Detrás de cada caso hay una historia que empieza casi siempre de la misma manera: con síntomas que se confunden con otras patologías, con visitas a distintos especialistas y con una incertidumbre que se prolonga durante meses o incluso años.
En este contexto, el Mes de las Neuropatías ofrece la oportunidad de visibilizar una patología que sigue siendo poco conocida incluso dentro del ámbito sanitario.
La CIDP no tiene un biomarcador específico y su presentación clínica es muy variable y heterogénea, lo que hace que el diagnóstico dependa en gran medida de la experiencia del profesional y de la coordinación entre niveles asistenciales
La CIDP no tiene un biomarcador específico y su presentación clínica es muy variable y heterogénea, lo que hace que el diagnóstico dependa en gran medida de la experiencia del profesional y de la coordinación entre niveles asistenciales.

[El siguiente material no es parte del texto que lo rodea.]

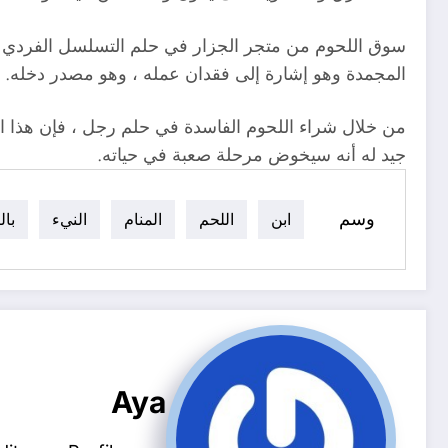
سوق اللحوم من متجر الجزار في حلم التسلسل الفردي 
المجمدة وهو إشارة إلى فقدان عمله ، وهو مصدر دخله.
من خلال شراء اللحوم الفاسدة في حلم رجل ، فإن هذا ال
جيد له أنه سيخوض مرحلة صعبة في حياته.
وسم
ابن
اللحم
المنام
النيء
بال
Aya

El retraso en el diagnóstico tiene consecuencias reales: afectación funcional, impacto emocional y pérdida de calidad de vida y de autonomía.
Hoy sabemos que la CIDP puede tardar meses e incluso años en diagnosticarse debidamente y, por todos estos motivos, tenemos la oportunidad de cambiar esta situación.
Para hacerlo, es importante hablar de diagnóstico precoz: cuanto antes se identifique la enfermedad, antes se puede intervenir y frenar su progresión. El tiempo es un factor determinante en la evolución funcional del paciente.
También hay que tener en cuenta la equidad territorial, pues la realidad es que el acceso a unidades especializadas, pruebas diagnósticas y tratamientos no es homogéneo en todo el país. La variabilidad entre comunidades autónomas y entre centros hospitalarios genera desigualdades que deben ser revisadas y abordarse con decisión.
El abordaje terapéutico actual depende de dos factores fundamentales: el acceso a la innovación terapéutica en España y la disponibilidad de plasma, del que se obtienen las inmunoglobulinas
Por otro lado, el abordaje terapéutico actual depende de dos factores fundamentales: el acceso a la innovación terapéutica en España y la disponibilidad de plasma, del que se obtienen las inmunoglobulinas. Debemos continuar trabajando conjuntamente para garantizar que los pacientes con CIDP en España puedan acceder a los nuevos tratamientos disponibles y se debe mitigar la dependencia existente del suministro externo de plasma, que puede llegar a condicionar el acceso al tratamiento con inmunoglobulinas, en momentos donde el modelo se vea tensionado, ya que depende en gran medida de la importación.
La CIDP debe ocupar el lugar que le corresponde en la agenda sanitaria: el de una prioridad emergente dentro de las enfermedades raras que requiere coordinación, diagnóstico precoz y equidad. Porque, detrás de cada caso hay una persona que quiere seguir caminando, trabajando y viviendo con autonomía. Y nuestro sistema sanitario tiene la responsabilidad de hacerlo posible.